══ Listed records ══
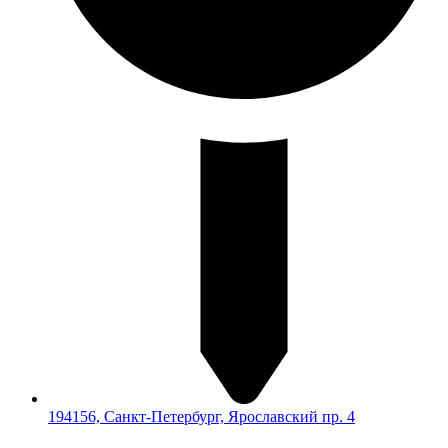
194156, Санкт-Петербург, Ярославский пр. 4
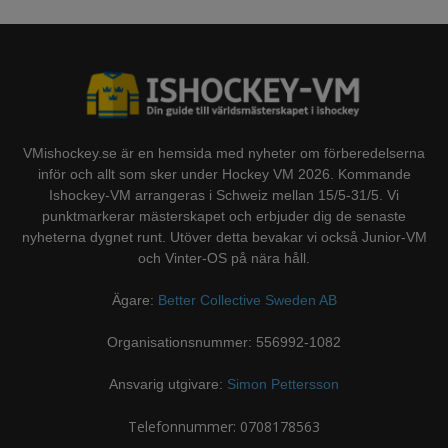
VMishockey.se är en hemsida med nyheter om förberedelserna
inför och allt som sker under Hockey VM 2026. Kommande
Ishockey-VM arrangeras i Schweiz mellan 15/5-31/5. Vi
punktmarkerar mästerskapet och erbjuder dig de senaste
nyheterna dygnet runt. Utöver detta bevakar vi också Junior-VM
och Vinter-OS på nära håll.
Ägare:
Better Collective Sweden AB
Organisationsnummer: 556992-1082
Ansvarig utgivare:
Simon Pettersson
Telefonnummer: 0708178563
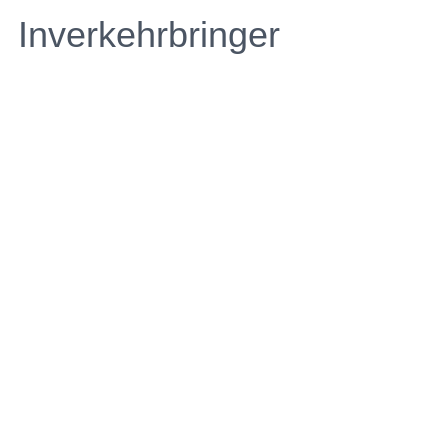
Inverkehrbringer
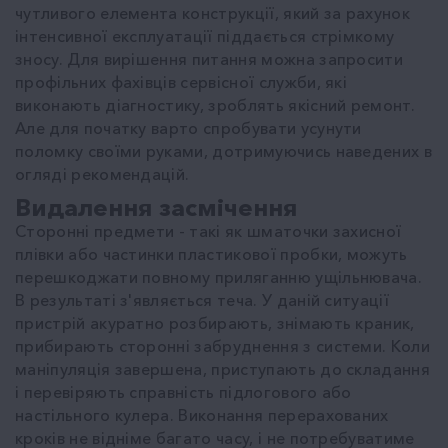
чутливого елемента конструкції, який за рахунок
інтенсивної експлуатації піддається стрімкому
зносу. Для вирішення питання можна запросити
профільних фахівців сервісної служби, які
виконають діагностику, зроблять якісний ремонт.
Але для початку варто спробувати усунути
поломку своїми руками, дотримуючись наведених в
огляді рекомендацій.
Видалення засмічення
Сторонні предмети - такі як шматочки захисної
плівки або частинки пластикової пробки, можуть
перешкоджати повному приляганню ущільнювача.
В результаті з'являється теча. У даній ситуації
пристрій акуратно розбирають, знімають краник,
прибирають сторонні забруднення з системи. Коли
маніпуляція завершена, приступають до складання
і перевіряють справність підлогового або
настільного кулера. Виконання перерахованих
кроків не відніме багато часу, і не потребуватиме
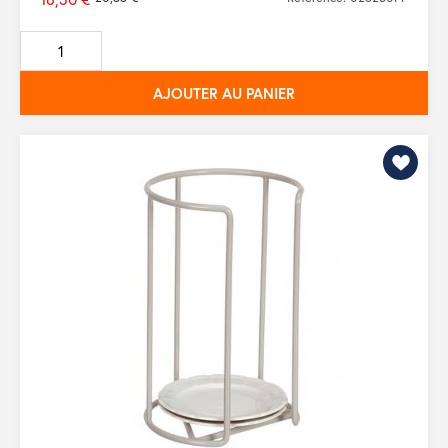
Prix
de
base
AJOUTER AU PANIER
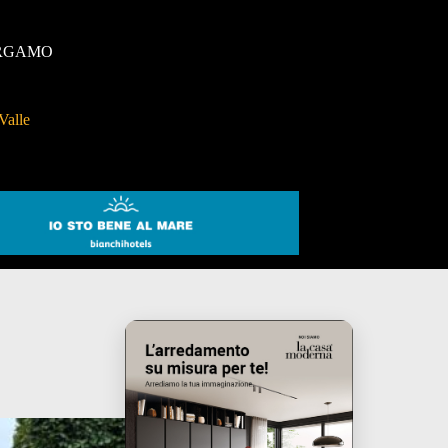
RGAMO
Valle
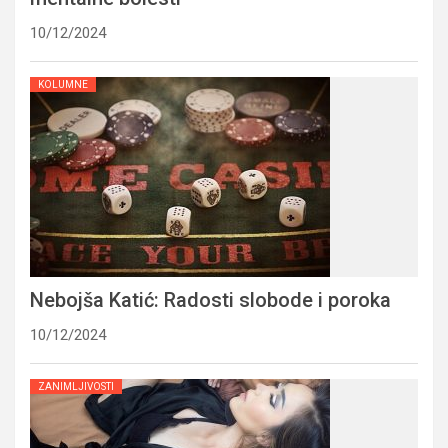
10/12/2024
KOLUMNE
Nebojša Katić: Radosti slobode i poroka
10/12/2024
ZANIMLJIVOSTI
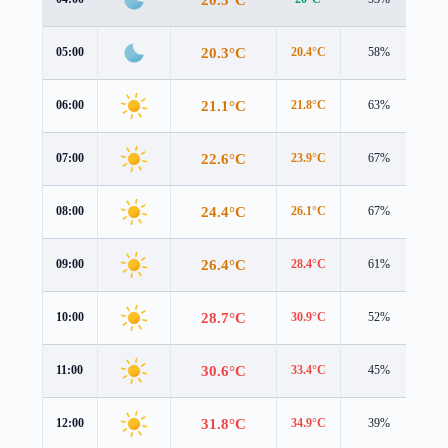
20.3°C
05:00
20.4°C
58%
1.0
21.1°C
06:00
21.8°C
63%
1.1
22.6°C
07:00
23.9°C
67%
1.7
24.4°C
08:00
26.1°C
67%
2.0
26.4°C
09:00
28.4°C
61%
1.9
28.7°C
10:00
30.9°C
52%
1.7
30.6°C
11:00
33.4°C
45%
1.5
31.8°C
12:00
34.9°C
39%
1.3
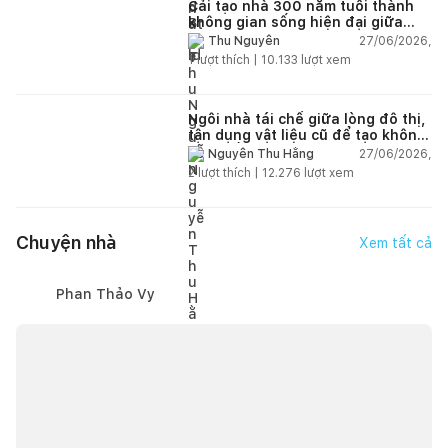
Cải tạo nhà 300 năm tuổi thành
không gian sống hiện đại giữa
thiên nhiên
27/06/2026,
Thu Nguyễn
1
lượt thích |
10.133
lượt xem
Ngôi nhà tái chế giữa lòng đô thị,
tận dụng vật liệu cũ để tạo không
gian sống linh hoạt
27/06/2026,
Nguyễn Thu Hằng
2
lượt thích |
12.276
lượt xem
Chuyện nhà
Xem tất cả
Phan Thảo Vy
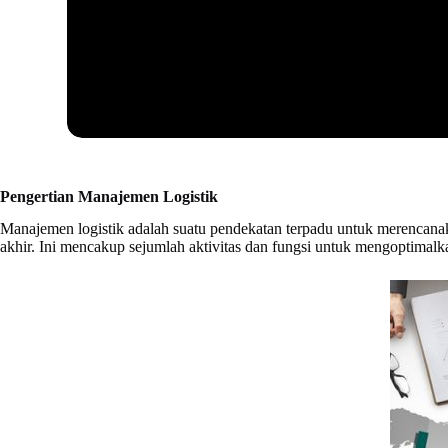
Pengertian Manajemen Logistik
Manajemen logistik adalah suatu pendekatan terpadu untuk merencanakan
akhir. Ini mencakup sejumlah aktivitas dan fungsi untuk mengoptimalkan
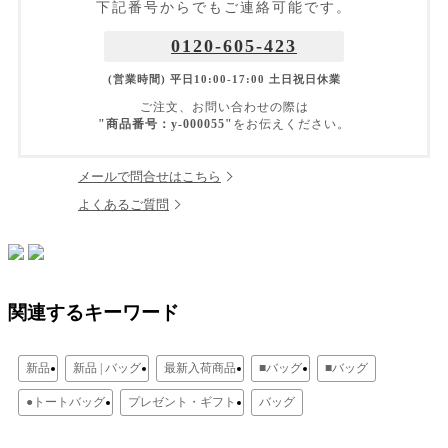
下記番号からでもご連絡可能です。
0120-605-423
(営業時間) 平日10:00-17:00 土日祝日休業
ご注文、お問い合わせの際は
"商品番号：y-000055"
をお伝えください。
メールで問合せはこちら
よくあるご質問
関連するキーワード
新品
新品 | バッグ
最新入荷商品
■バッグ
■バッグ
●トートバッグ
プレゼント・ギフト
バッグ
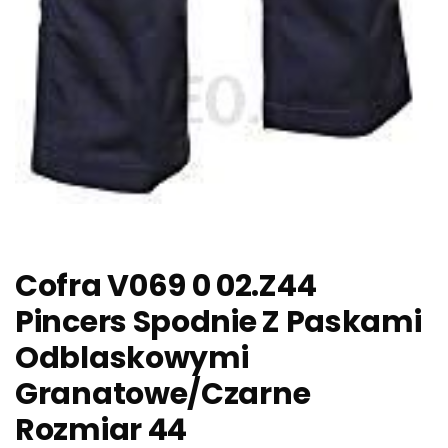
Cofra V069 0 02.Z44
Pincers Spodnie Z Paskami
Odblaskowymi
Granatowe/Czarne
Rozmiar 44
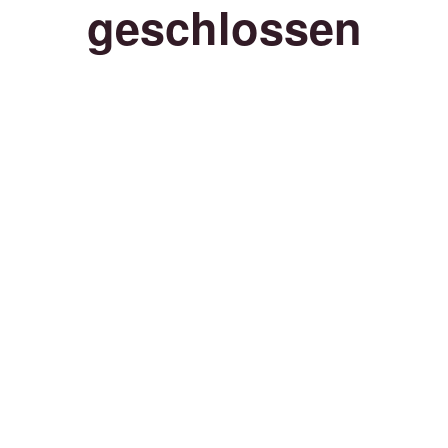
geschlossen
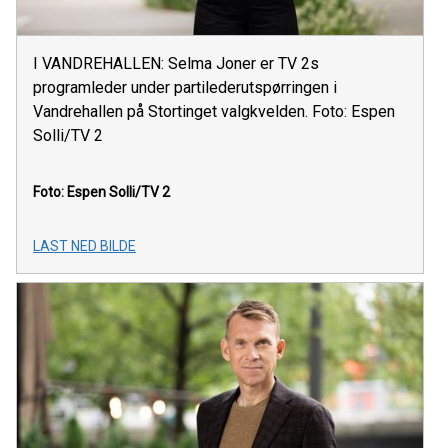
I VANDREHALLEN: Selma Joner er TV 2s
programleder under partilederutspørringen i
Vandrehallen på Stortinget valgkvelden. Foto: Espen
Solli/TV 2
Foto: Espen Solli/TV 2
LAST NED BILDE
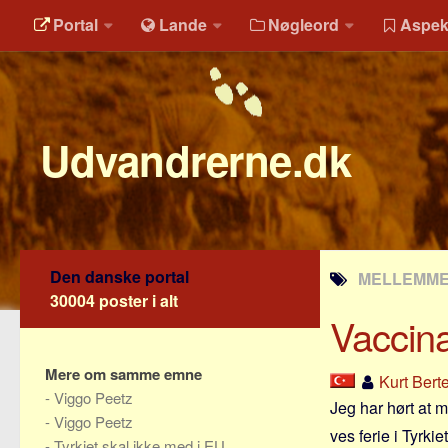
Portal
Lande
Nøgleord
Aspek
Udvandrerne.dk
Den danske portal
MELLEMME
30004 poster i alt
Vaccina
Mere om samme emne
Kurt Bert
-
Viggo Peetz
Jeg har hørt at 
-
Viggo Peetz
ves ferie i Tyrkiet
-
Tyrkiet skal ikke med i EU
═══
■ Exercise:
Copy exactly, and only, the lines from the line containing "geschlossen" through the final line of the material above, with no pictures.

■ Output:
geschlossen
I VANDREHALLEN: Selma Joner er TV 2s
programleder under partilederutspørringen i
Vandrehallen på Stortinget valgkvelden. Foto: Espen
Solli/TV 2
Foto: Espen Solli/TV 2
LAST NED BILDE
Portal
Lande
Nøgleord
Aspek
Udvandrerne.dk
Den danske portal
MELLEMME
30004 poster i alt
Vaccina
Mere om samme emne
Kurt Bert
-
Viggo Peetz
Jeg har hørt at 
-
Viggo Peetz
ves ferie i Tyrkiet
-
Tyrkiet skal ikke med i EU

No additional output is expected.